News / totterdown
Thali to close Totterdown restaurant ‘with heavy heart’
One of Bristol’s five Thali restaurants is to close at the end of this month, with its owners saying that Bristol’s “oversubscribed” restaurant scene has played a part in their difficult decision.
The Thali in Totterdown opened in 2008 and is currently one of five Thali restaurants across the city in Easton, Montpelier, Southville and Clifton Village.
All of the team at the William Street restaurant are being relocated across the other remaining Thalis in Bristol, with the Totterdown business’ last day due to be March 31.
is needed now More than ever

Dominika Sawicka-Harris and Pepe Antonio Blanco Rodriguez are two of the four members of Thali staff who bought the business in 2018, saving it from collapse
Thali managing director Dominika Sawicka-Harris told Bristol24/7: “It is with a heavy heart that the new management team has decided to close the Totterdown Thali restaurant.
“Our Totterdown site has not been meeting expectations and coupled with an oversubscribed Bristol restaurant market the team felt that closing the site gives the new business the security needed going forward.”
Dominika was among a group of four Thali members of staff to take on the business themselves in 2018 – in the process saving their own jobs as well as the livelihoods of 80 colleagues.

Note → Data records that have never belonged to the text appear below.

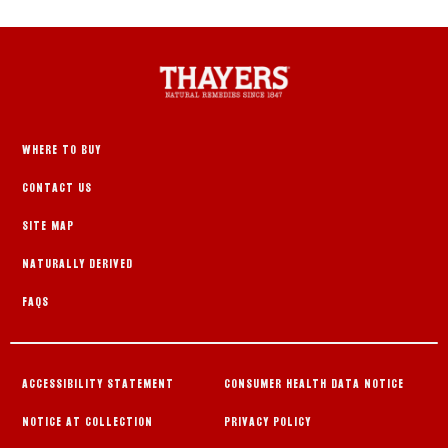
WHERE TO BUY
CONTACT US
SITE MAP
NATURALLY DERIVED
FAQS
ACCESSIBILITY STATEMENT
CONSUMER HEALTH DATA NOTICE
NOTICE AT COLLECTION
PRIVACY POLICY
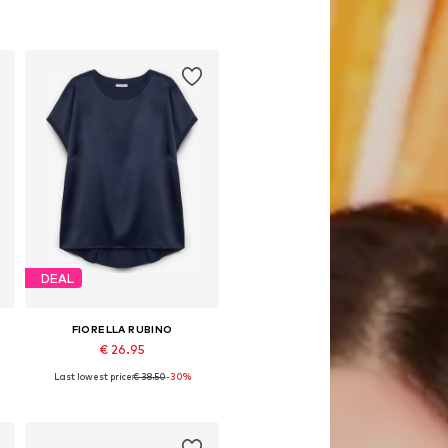
DEAL
FIORELLA RUBINO
€ 26.95
Last lowest price:
€ 38.50
-30%
Available sizes: L-XL, 8XL-9XL
Add to basket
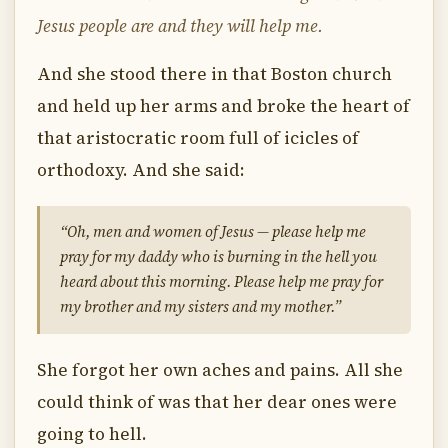
Jesus people are and they will help me.
And she stood there in that Boston church
and held up her arms and broke the heart of
that aristocratic room full of icicles of
orthodoxy. And she said:
“Oh, men and women of Jesus — please help me
pray for my daddy who is burning in the hell you
heard about this morning. Please help me pray for
my brother and my sisters and my mother.”
She forgot her own aches and pains. All she
could think of was that her dear ones were
going to hell.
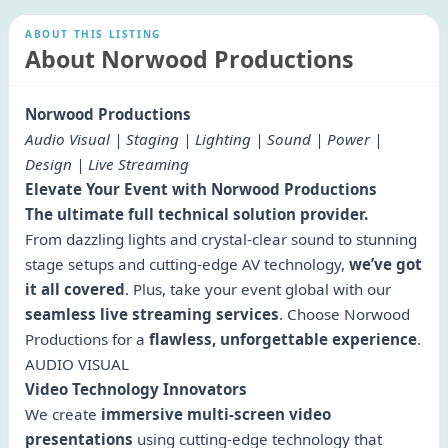
ABOUT THIS LISTING
About Norwood Productions
Norwood Productions
Audio Visual | Staging | Lighting | Sound | Power |
Design | Live Streaming
Elevate Your Event with Norwood Productions
The ultimate full technical solution provider.
From dazzling lights and crystal-clear sound to stunning
stage setups and cutting-edge AV technology,
we’ve got
it all covered
. Plus, take your event global with our
seamless live streaming services
. Choose Norwood
Productions for a
flawless, unforgettable experience
.
AUDIO VISUAL
Video Technology Innovators
We create
immersive multi-screen video
presentations
using cutting-edge technology that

Thali started as a street food truck at Glastonbury Festival and opened their first restaurant in Montpelier in 2001.
Tortterdown’s Thali restaurant seats 50 people over two floors and was originally the King William pub.
Before the Thali it was the Glasnost restaurant (named Bristol restaurant of the year by Venue magazine in 2000), and was previously used as a radio workshop and a prosthetic limb factory.